Indifference Curve and Budget Line: Consumer Equilibrium
• Introduction
a. An equilibrium is a state of rest with no tendency to change. When a consumer does not intend to change their level
of consumption, or when they derive maximum satisfaction, they are said to be in equilibrium.
b. As a result, consumer equilibrium refers to a situation in which the consumer gets the most satisfaction from the
number of goods purchased, given their income and market prices.
c. Because resources are limited compared to unlimited desires, consumers must adhere to certain rules or laws to
achieve the highest level of satisfaction.
d. Monotonic Preferences: Consumer preferences are monotonic if and only if, when choosing between two bundles,
the consumer prefers the one with more of at least one good and no less of the other.
e. Indifference Map: A collection of indifference curves representing various levels of satisfaction makes up an
indifference map. Because higher indifference curves represent more quantities of both goods or the same quantity of
one good and more quantity of the other; so, higher indifference curves represent a higher level of satisfaction.
f. Budget Line: A budget line graphically represents all possible combinations of two goods that a consumer can buy
at current market prices with their entire income. Consumers spend their entire income on one or both goods,
depending on where they are on the budget line. When the price of goods, the consumer’s income, or both, changes,
a budget line shifts. Because a consumer’s income is fixed, purchasing more units of one good necessitates
purchasing fewer units of another.
g. Budget Set: A consumer’s budget set is the set of all possible combinations of two goods that they can afford based
on their income and the market prices of the two goods.

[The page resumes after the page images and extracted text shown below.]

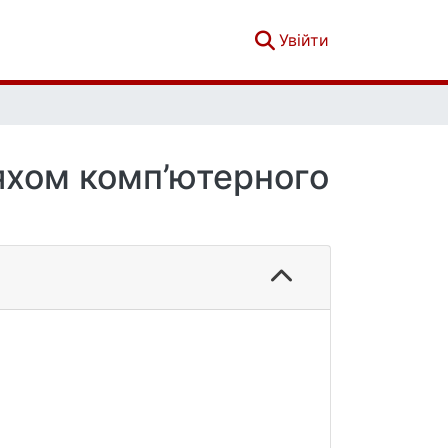
(current)
Увійти
яхом комп’ютерного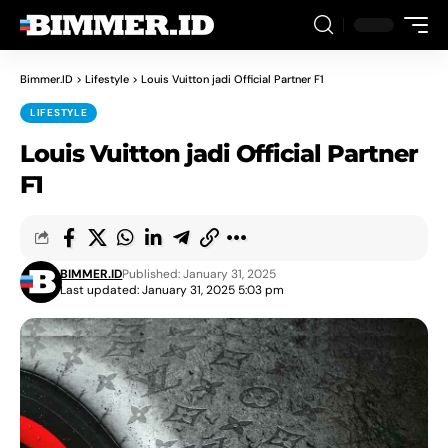
Bimmer.ID
>
Lifestyle
>
Louis Vuitton jadi Official Partner F1
LIFESTYLE
Louis Vuitton jadi Official Partner
F1
BIMMER.ID
Published: January 31, 2025
Last updated: January 31, 2025 5:03 pm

Assumptions Related to Indifference Curve Analysis

• Given the market prices of goods, it is assumed that the consumer has a fixed amount of money to spend on two goods.
• It’s assumed that the customer hasn’t reached satiety yet. More of both commodities is always preferred by them.
• The consumer can rank their preferences based on how satisfied they are with each bundle of goods.
• The marginal rate of substitution is assumed to be decreasing.
• The consumer is a rational individual who strives to maximize their satisfaction.
Situations for Consumer Equilibrium
• A consumer will be at equilibrium, according to the indifference curve approach, when:
• The budget line crosses the indifference curve. i.e. budget line slope = indifference curve slope Alternatively, MRSXY =
Px/PY.
• Assume that X and Y are the two goods consumed. Let’s say the consumer wants to increase their consumption of good X
rather than good Y. MRS is the rate at which a customer is willing to give up a certain amount of Y in exchange for an
additional unit of X. The market rate of exchange (MRE) is the rate a consumer must give up a certain amount of Y to
obtain an extra unit of X.
• When MRS>MRE, the consumer is willing to sacrifice more units of Y than the market allows obtaining one unit of X.
This will result in an increase in X consumption but a decrease in Y consumption. MRS begins to drop. They continue to
eat more X until their MRS equals their MRE.
• When MRS < MRE is used, it means that the consumer is willing to sacrifice fewer units of Y than the market requires
obtaining one more unit of X. They will decrease X consumption while increasing Y consumption. MRS begins to rise.
They continue to reduce their X consumption until MRS equals MRE.